Neste dia em que o vice Michel Temer assumirá o comando da República em substituição à afastada presidente da República, os brasileiros são convidados a buscar uma resposta ou, quando menos, a meditar em torno de uma pergunta simples: de que adianta mudar de governo se não houver disposição para mudar também o modelo de governança?
É evidente que o momento nos impele a alimentar alguma esperança, já que, como diria o deputado Tiririca, tudo leva a crer que “pior não fica”. Afinal, o governo agora apeado do Palácio do Planalto já não governava nem mais teria capacidade de reunir condições políticas para promover a recuperação do país.

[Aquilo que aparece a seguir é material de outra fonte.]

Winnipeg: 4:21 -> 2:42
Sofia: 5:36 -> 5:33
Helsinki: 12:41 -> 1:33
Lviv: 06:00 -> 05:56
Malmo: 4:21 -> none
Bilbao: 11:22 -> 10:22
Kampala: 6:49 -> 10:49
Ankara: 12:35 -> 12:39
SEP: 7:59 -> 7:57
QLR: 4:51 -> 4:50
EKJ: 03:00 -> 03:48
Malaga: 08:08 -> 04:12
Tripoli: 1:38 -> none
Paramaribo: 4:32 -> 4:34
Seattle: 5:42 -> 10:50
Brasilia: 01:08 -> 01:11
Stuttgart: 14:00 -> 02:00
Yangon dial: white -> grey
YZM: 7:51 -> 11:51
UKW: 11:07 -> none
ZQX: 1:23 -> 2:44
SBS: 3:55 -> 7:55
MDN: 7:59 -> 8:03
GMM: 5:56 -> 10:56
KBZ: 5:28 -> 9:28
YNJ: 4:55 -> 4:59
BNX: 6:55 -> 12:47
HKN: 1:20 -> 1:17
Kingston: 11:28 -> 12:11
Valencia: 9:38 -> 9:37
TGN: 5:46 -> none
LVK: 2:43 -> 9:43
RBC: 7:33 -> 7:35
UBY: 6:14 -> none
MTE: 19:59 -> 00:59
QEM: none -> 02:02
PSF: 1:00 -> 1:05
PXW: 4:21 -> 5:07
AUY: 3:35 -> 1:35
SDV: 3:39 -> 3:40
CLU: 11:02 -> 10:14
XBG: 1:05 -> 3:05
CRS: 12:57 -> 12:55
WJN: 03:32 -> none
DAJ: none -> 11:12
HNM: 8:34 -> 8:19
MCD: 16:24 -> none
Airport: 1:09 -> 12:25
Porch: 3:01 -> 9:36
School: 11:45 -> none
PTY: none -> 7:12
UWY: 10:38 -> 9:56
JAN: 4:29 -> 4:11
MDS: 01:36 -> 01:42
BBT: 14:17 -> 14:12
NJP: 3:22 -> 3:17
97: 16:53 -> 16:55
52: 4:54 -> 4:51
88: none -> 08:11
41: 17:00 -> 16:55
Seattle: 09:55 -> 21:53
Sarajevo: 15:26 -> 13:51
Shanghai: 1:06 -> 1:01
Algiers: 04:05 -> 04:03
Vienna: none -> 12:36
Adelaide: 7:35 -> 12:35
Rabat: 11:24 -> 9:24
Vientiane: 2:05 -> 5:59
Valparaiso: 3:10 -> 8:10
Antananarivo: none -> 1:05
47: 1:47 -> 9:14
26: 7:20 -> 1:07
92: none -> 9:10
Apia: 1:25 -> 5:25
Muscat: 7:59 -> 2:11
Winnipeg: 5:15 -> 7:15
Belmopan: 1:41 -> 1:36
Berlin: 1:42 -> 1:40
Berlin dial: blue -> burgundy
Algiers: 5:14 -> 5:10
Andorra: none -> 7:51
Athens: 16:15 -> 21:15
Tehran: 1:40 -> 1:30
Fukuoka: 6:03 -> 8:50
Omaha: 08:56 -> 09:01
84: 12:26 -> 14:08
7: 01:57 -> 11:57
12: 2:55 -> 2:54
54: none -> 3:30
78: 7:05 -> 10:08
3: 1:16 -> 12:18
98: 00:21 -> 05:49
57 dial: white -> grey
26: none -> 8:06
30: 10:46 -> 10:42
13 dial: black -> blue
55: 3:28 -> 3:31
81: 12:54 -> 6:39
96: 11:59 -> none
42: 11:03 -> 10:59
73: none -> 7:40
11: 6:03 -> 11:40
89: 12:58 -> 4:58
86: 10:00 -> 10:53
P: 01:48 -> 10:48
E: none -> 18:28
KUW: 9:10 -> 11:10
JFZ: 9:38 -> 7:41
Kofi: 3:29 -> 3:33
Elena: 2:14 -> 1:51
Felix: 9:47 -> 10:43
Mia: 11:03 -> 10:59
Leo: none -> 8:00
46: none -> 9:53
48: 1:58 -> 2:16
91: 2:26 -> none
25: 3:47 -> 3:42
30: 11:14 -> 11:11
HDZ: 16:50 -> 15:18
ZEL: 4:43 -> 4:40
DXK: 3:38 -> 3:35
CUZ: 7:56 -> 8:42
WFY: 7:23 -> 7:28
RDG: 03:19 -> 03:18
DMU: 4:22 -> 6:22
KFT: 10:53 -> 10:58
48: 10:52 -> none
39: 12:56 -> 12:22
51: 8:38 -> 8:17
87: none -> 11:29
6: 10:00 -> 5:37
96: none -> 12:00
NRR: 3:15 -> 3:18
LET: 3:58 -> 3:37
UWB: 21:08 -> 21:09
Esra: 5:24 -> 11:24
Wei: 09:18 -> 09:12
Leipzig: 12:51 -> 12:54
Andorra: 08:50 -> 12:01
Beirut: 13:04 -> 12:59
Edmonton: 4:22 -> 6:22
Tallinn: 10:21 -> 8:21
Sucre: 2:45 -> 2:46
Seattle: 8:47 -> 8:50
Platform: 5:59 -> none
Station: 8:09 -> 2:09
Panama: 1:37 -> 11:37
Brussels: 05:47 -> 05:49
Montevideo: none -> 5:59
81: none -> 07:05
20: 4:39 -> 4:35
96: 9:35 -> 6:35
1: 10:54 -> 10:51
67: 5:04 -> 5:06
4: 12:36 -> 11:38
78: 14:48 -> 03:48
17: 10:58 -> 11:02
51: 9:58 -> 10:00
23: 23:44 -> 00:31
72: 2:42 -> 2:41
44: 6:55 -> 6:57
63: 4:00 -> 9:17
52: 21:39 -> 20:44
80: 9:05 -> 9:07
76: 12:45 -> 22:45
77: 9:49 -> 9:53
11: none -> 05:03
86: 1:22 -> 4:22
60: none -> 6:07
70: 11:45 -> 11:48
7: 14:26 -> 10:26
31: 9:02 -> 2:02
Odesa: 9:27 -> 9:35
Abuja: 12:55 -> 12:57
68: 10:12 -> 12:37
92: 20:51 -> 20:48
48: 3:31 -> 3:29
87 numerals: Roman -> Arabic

Logo, ainda que indesejável do ponto de vista da estabilidade democrática, o impeachment pode abrir caminho para uma era mais promissora do que aquela que tínhamos pela frente.
A dúvida continua: e o governo de Michel Temer será capaz de estabelecer um novo modelo de governança?
Lembremo-nos que este modelo está assentado já há décadas no que pomposamente se denomina de “presidencialismo de coalizão”, que nada mais é do que um sistema pelo qual os partidos e seus líderes são chamados a abocanhar fatias do Executivo para, em troca, garantir a aprovação no Congresso de matérias de seu interesse.
Este modelo está na raiz da árvore frondosa cujos frutos principais foram os escândalos do “mensalão” revelado em 2005 e do “petrolão” desvendado a partir de 2014 pela Operação Lava Jato. Pior: a multiplicação de partidos e de parlamentares de baixa extração, sem correspondência ou compromissos sérios com o interesse nacional, nem sequer serviram de arrimo para garantir eficiência aos governos Lula e Dilma, que usaram e abusaram deste método de cooptação. Muito pelo contrário.
É sobre este mesmo alicerce que o presidente interino está edificando seu governo. Afora alguns “notáveis” chamados a ocupar três ou quatro ministérios importantes – dentre os quais o da Fazenda, entregue a Henrique Meirelles – reproduz-se nos demais a mesma e persistente fisionomia gestada pelo troca-troca fisiológico até agora dominante.
O que inclui, lamentavelmente, até mesmo a presença de honoráveis investigados pela Operação Lava Jato – garantidores, porém, suposta e duvidosamente, da tranquilidade política e das boas relações que Michel Temer aparentemente almeja para levar à frente alguns dos desafios que definiu como prioritários.
O mais premente é devolver equilíbrio às contas públicas, o que significará tomar medidas tão impopulares. A reforma da Previdência Social está no centro deste objetivo por se tratar de um dos ralos mais abertos pelos quais sangra o Tesouro. Inevitável será também cortar gastos em programas sociais; cortar gastos de custeio, enxugar a máquina.
Não há solução mágica para a recuperação da economia a médio prazo que não passe por estes e por outros remédios amargos, dentre os quais também a reforma da legislação trabalhista – fonte de desgastes eleitorais que os senhores parlamentares nunca se mostram dispostos a absorver.
Mais ainda, dentre as obrigações em tese inadiáveis que pesam agora sobre as costas do presidente interino, está a de exercer liderança e tomar iniciativas para implementar uma profunda reforma política e eleitoral, de modo a libertar os futuros governos da escravidão e subserviência ao mesmo modelo pernicioso de coalizão – justamente a que dá contornos para o tal modelo de governança que levou o país a viver agora um de seus piores momentos.
Análise pessimista? É possível, mas ela não elimina um rasgo de esperança: pior não fica!